20.03.2017 „Bei der morgigen Informationsveranstaltung zur Albtalstraße erwarte ich von der Landesregierung bzw. vom Regierungspräsidium einen klaren Fahrplan zur Wiedereröffnung der Albtalstraße“, so die SPD-Bundestagsabgeordnete und Parlamentarische Staatssekretärin Rita Schwarzelühr-Sutter. „Es ist für mich nicht nachvollziehbar, dass unsere Region mit den betroffenen Bürgerinnen und Bürger seit zwei Jahren über die Zukunft der Straße im Unklaren gelassen wird. Die Wiedereröffnung darf nicht an der mangelnden Bereitschaft der  Landesregierung, für die Finanzierung der Landstraße einzustehen, scheitern. Die notwendigen Gutachten müssen vom Regierungspräsidium ohne weitere zeitliche Verzögerung endlich umgesetzt werden“, betont die Abgeordnete.

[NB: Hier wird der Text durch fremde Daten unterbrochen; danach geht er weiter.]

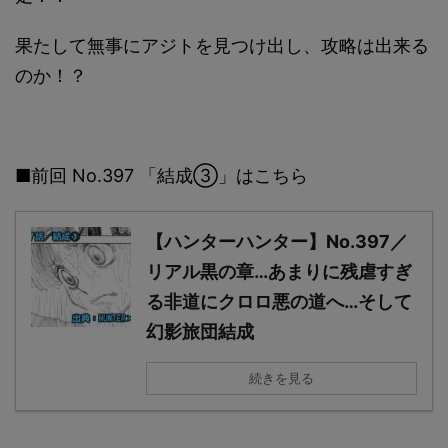
果たして無事にアジトを見つけ出し、攻略は出来る
のか！？
■前回 No.397 「結成③」はこちら
【ハンターハンター】No.397／
リアル黒の章…あまりに残虐すぎ
る非道にクロロ悪の道へ…そして
幻影旅団結成
続きを見る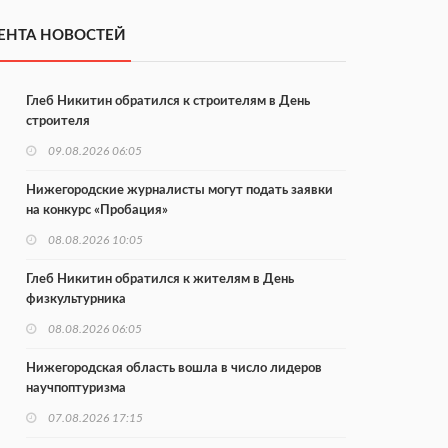
ЕНТА НОВОСТЕЙ
Глеб Никитин обратился к строителям в День
строителя
09.08.2026 06:05
Нижегородские журналисты могут подать заявки
на конкурс «Пробация»
08.08.2026 10:05
Глеб Никитин обратился к жителям в День
физкультурника
08.08.2026 06:05
Нижегородская область вошла в число лидеров
научпоптуризма
07.08.2026 17:15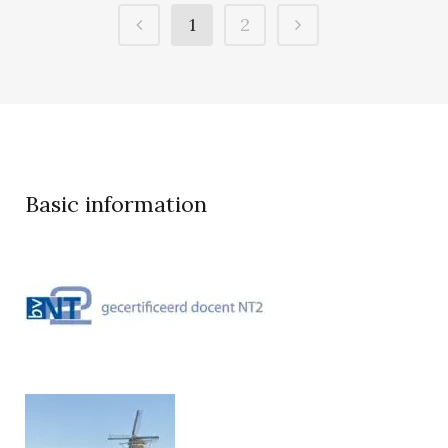
1
2
Basic information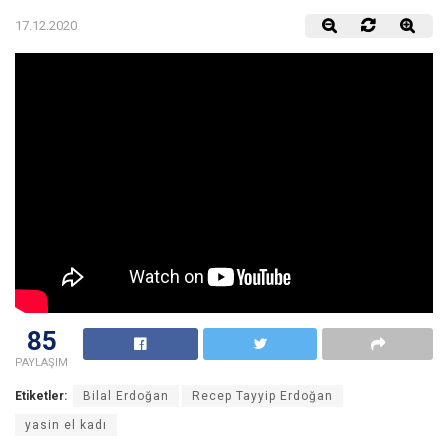
17.12.2020
85
PAYLAŞIM
Etiketler:
Bilal Erdoğan
Recep Tayyip Erdoğan
yasin el kadı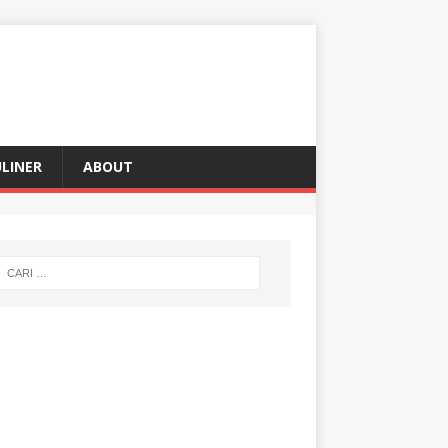
LINER
ABOUT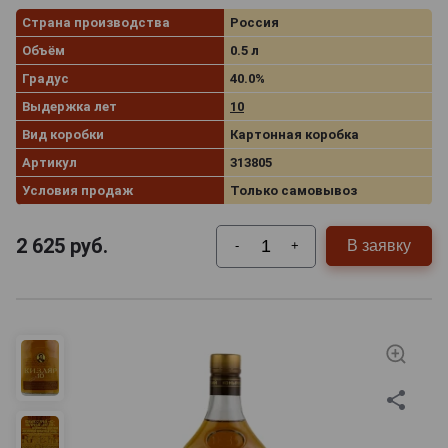
Страна производства
Россия
Объём
0.5 л
Градус
40.0%
Выдержка лет
10
Вид коробки
Картонная коробка
Артикул
313805
Условия продаж
Только самовывоз
2 625
руб.
В заявку
-
+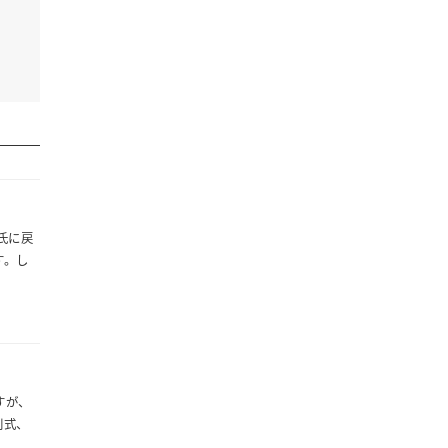
氏に戻
す。し
すが、
別式、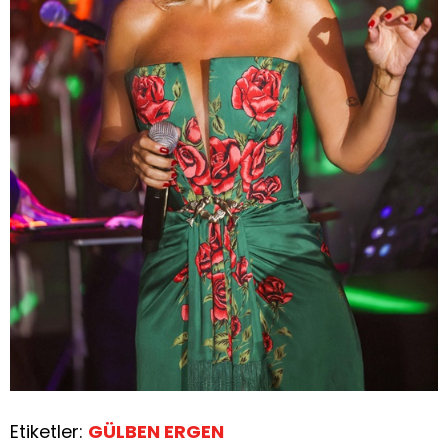
Etiketler:
GÜLBEN ERGEN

Im Vorfeld der Informationsveranstaltung von Regierungspräsidium und Landratsamt hat Rita Schwarzelühr-Sutter Regierungspräsidentin Bärbel Schäfer gebeten, konkret Auskunft darüber zu geben, welche Untersuchungen bezüglich der FFH-Verträglichkeits- und Artenschutzprüfung bisher eingeleitet worden seien und wann mit einem offiziellen Ergebnis zu rechnen sei. Für den Fall, dass das FFH Gutachten zu dem Schluss komme, dass die erforderlichen Hangsicherungsarbeiten zu erheblichen Beeinträchtigungen für den betroffenen Lebensraum führe, wolle sie wissen, welche weiteren Maßnahmen seitens des Regierungspräsidium eingeleitet werden würden. So bestünde für diesen Fall seitens des Regierungspräsidiums die Möglichkeit, ein Ausnahmeverfahren bei der EU-Kommission zu beantragen – ähnlich wie bei der B31 im Höllental geschehen. „Dieses erfordert zwingende Gründe des überwiegend öffentlichen Interesses, Nichtvorhandensein von Alternativen und entsprechende Kompensationsmaßnahmen – diese sehe ich durchaus als gegeben an“, so Rita Schwarzelühr-Sutter.